GOAL OF THE EXERCISE. Each line of the listing where "MitID" appears should be reported.

EXTRACTED RECORDS.

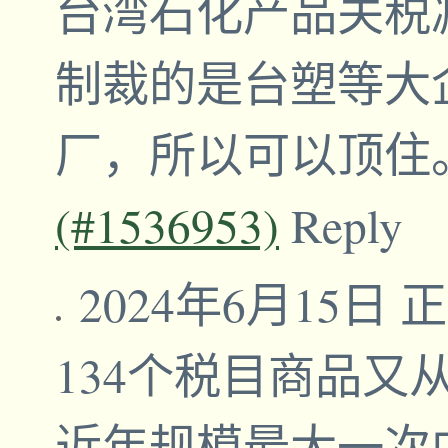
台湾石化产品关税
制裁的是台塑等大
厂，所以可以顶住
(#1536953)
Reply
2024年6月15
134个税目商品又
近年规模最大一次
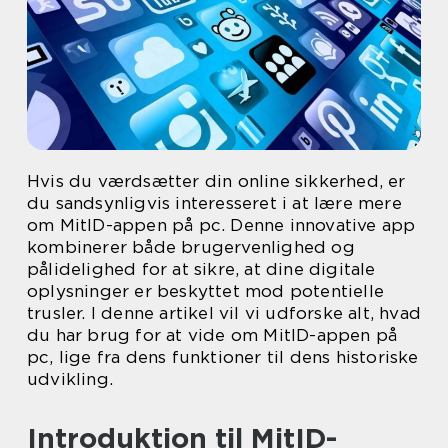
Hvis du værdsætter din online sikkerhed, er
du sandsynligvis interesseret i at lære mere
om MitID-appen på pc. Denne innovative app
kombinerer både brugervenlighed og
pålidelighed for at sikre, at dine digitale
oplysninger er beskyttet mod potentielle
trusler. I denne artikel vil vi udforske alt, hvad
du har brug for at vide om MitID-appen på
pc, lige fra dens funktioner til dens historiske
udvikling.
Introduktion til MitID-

...

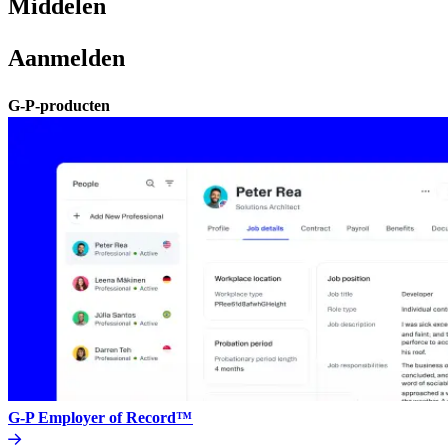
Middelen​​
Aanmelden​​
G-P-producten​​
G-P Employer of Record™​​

...

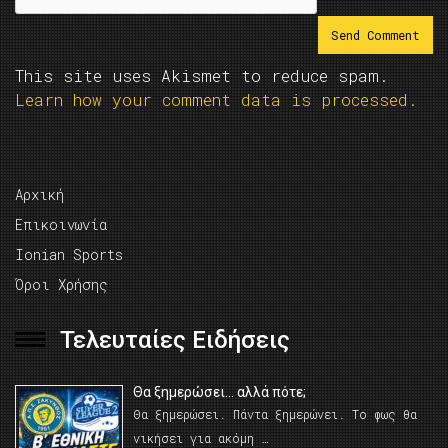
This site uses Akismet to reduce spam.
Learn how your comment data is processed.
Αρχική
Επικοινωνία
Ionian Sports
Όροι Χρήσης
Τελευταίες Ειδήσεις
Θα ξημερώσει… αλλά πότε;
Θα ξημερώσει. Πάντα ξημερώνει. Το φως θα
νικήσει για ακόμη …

RESPONSE AREA.
om MitID-appen på pc. Denne innovative app
du har brug for at vide om MitID-appen på
Introduktion til MitID-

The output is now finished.